Additionally, the industry group will petition for the allowance of LNG unit trains. Unit trains are those that would only carry one type of cargo, in this case, LNG, and would have no regulation regarding train length, or the number of cars on a single train.

Other than LNG requiring a different type of tank car than Bakken oil (in order to keep the natural gas cooled to liquid form), this would essentially push the limits on several risk factors, such as train weight and train length, which may increase the rates of derailment. 

Fracked Gas Surplus Needs To Go Somewhere

Just as the fracked oil revolution in the Bakken Formation led to the meteoric rise of oil trains, fracking is at the heart of the issue with LNG-by-rail as well.

The fracking boom brought us the dangers of explosive oil trains when Bakken oil production overwhelmed pipeline capacity and required producers to either cut production or put the highly volatile oil in the unsafe rail tank cars that were available at the time. There were no regulations regarding the length of these trains, which meant they were much longer than the average freight trains. Longer trains make more money for the railroads.

And the same thing is happening with fracked gas as it takes liquid form. 

There is too much LNG and too many places the industry wants to move it to for pipelines to handle the current supply of LNG. As a result, the rail industry and tank car manufacturers are asking federal regulators to allow LNG transportation by rail — as soon as possible. 

LNG Doesn’t Explode”

At the Energy by Rail Conference, Robert Fronczac was followed on the LNG-by-rail panel by Scott Nason, a product manager for the rail products group at Chart Industries — makers of pretty much anything that has to do with LNG processing and storage, including rail tank cars. 

Nason, whose employer is heavily invested in the success of LNG transport by rail, not only assured the audience that LNG by rail was ready to go but also made the claims that “LNG doesn’t explode” and that a train carrying the product “is not a bomb on wheels.” 

Technically the first statement is true. Liquid natural gas does not explode. Just like liquid gasoline does not explode. Or liquid Bakken oil.

But when an LNG storage container is compromised, and the liquid leaves cryogenic storage and hits the atmosphere, is does not remain a liquid. And there is no doubt that at the right concentration with atmospheric conditions, natural gas — in vapor form — will explode when ignited.  

Then, Nason is making a similar argument to the one the oil industry has made in the past about Bakken oil. If the trains stay on the tracks and the oil stays in the tank cars — there is no risk of explosion.
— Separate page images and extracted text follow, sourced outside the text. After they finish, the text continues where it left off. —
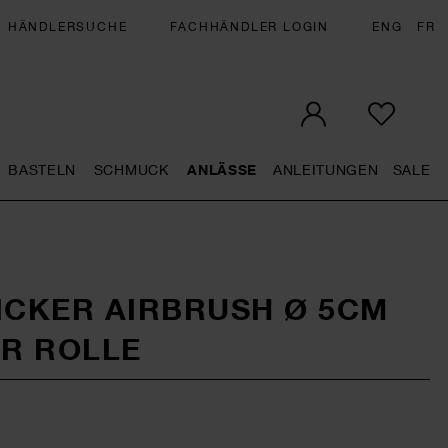
HÄNDLERSUCHE
FACHHÄNDLER LOGIN
ENG
FR
BASTELN
SCHMUCK
ANLÄSSE
ANLEITUNGEN
SALE
eral.openMenu
Künstlerbedarf general.openMenu
Basteln general.openMenu
Schmuck general.openMenu
Anlässe general.op
Anleit
S
ICKER AIRBRUSH Ø 5CM
ER ROLLE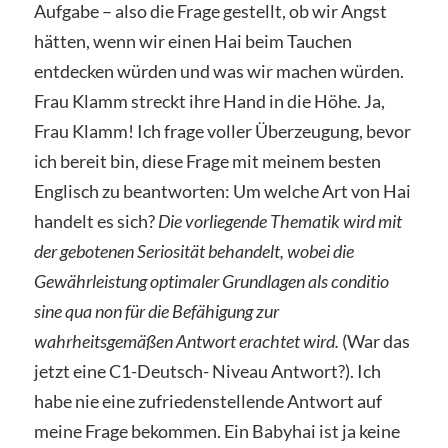
Aufgabe – also die Frage gestellt, ob wir Angst
hätten, wenn wir einen Hai beim Tauchen
entdecken würden und was wir machen würden.
Frau Klamm streckt ihre Hand in die Höhe. Ja,
Frau Klamm! Ich frage voller Überzeugung, bevor
ich bereit bin, diese Frage mit meinem besten
Englisch zu beantworten: Um welche Art von Hai
handelt es sich?
Die vorliegende Thematik wird mit
der gebotenen Seriosität behandelt, wobei die
Gewährleistung optimaler Grundlagen als conditio
sine qua non für die Befähigung zur
wahrheitsgemäßen Antwort erachtet wird.
(War das
jetzt eine C1-Deutsch- Niveau Antwort?). Ich
habe nie eine zufriedenstellende Antwort auf
meine Frage bekommen. Ein Babyhai ist ja keine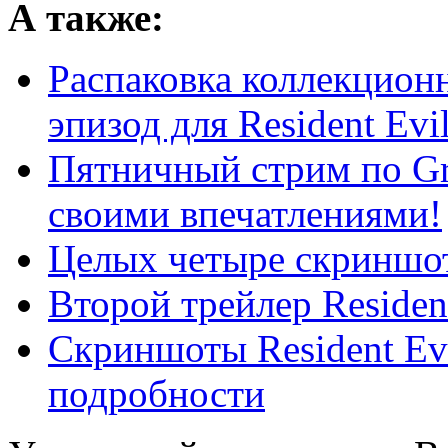
А также:
Распаковка коллекцион
эпизод для Resident Evil 
Пятничный стрим по Gra
своими впечатлениями!
Целых четыре скриншота
Второй трейлер Resident
Скриншоты Resident Evi
подробности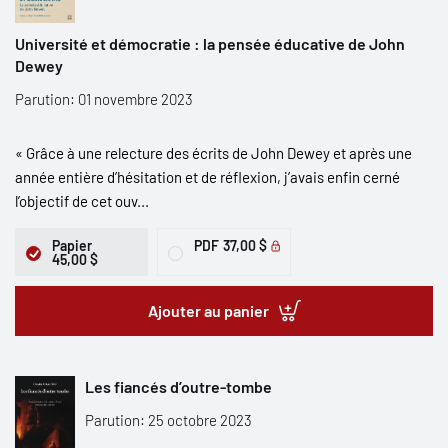
Université et démocratie : la pensée éducative de John
Dewey
Parution: 01 novembre 2023
« Grâce à une relecture des écrits de John Dewey et après une
année entière d’hésitation et de réflexion, j’avais enfin cerné
l’objectif de cet ouv...
Papier
PDF
37,00 $
45,00 $
Ajouter au panier
Les fiancés d’outre-tombe
Parution: 25 octobre 2023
However, when there is a derailment and a tank car is punctured, there is considerable risk. 

In 2014 there was an explosion at an LNG facility in Washington state. Risks of a second larger explosion resulted in authorities evacuating everyone within a two mile radius. Reuters reported, “A county fire department spokesman said authorities were concerned a second blast could level a 0.75 mile 'lethal zone' around the plant.” 

The Sightline Institute reported on the explosion two years later with an article titled, “How Industry and Regulators Kept Public in the Dark After 2014 Explosion in Washington,” which detailed slow and incomplete reporting on the accident. 

A 2009 report by the U.S. Congressional Research Service warned that LNG spills can unleash explosive vapor clouds. A 2004 blast at an Algerian LNG facility killed 27 workers and injured many more.

Lethal zones, a public kept in the dark, explosive vapor clouds, deadly explosions: LNG's history to date seems to call for careful and cautious oversight, yet federal regulators are only planning a simplified engineering analysis of LNG rail transport. 

After Bakken oil trains started derailing and blowing up with an uncomfortable frequency, the head of the National Transportation Safety Board asked a simple question

How did it get missed for the last ten years?”

Will we be asking the same question about LNG by rail in the future?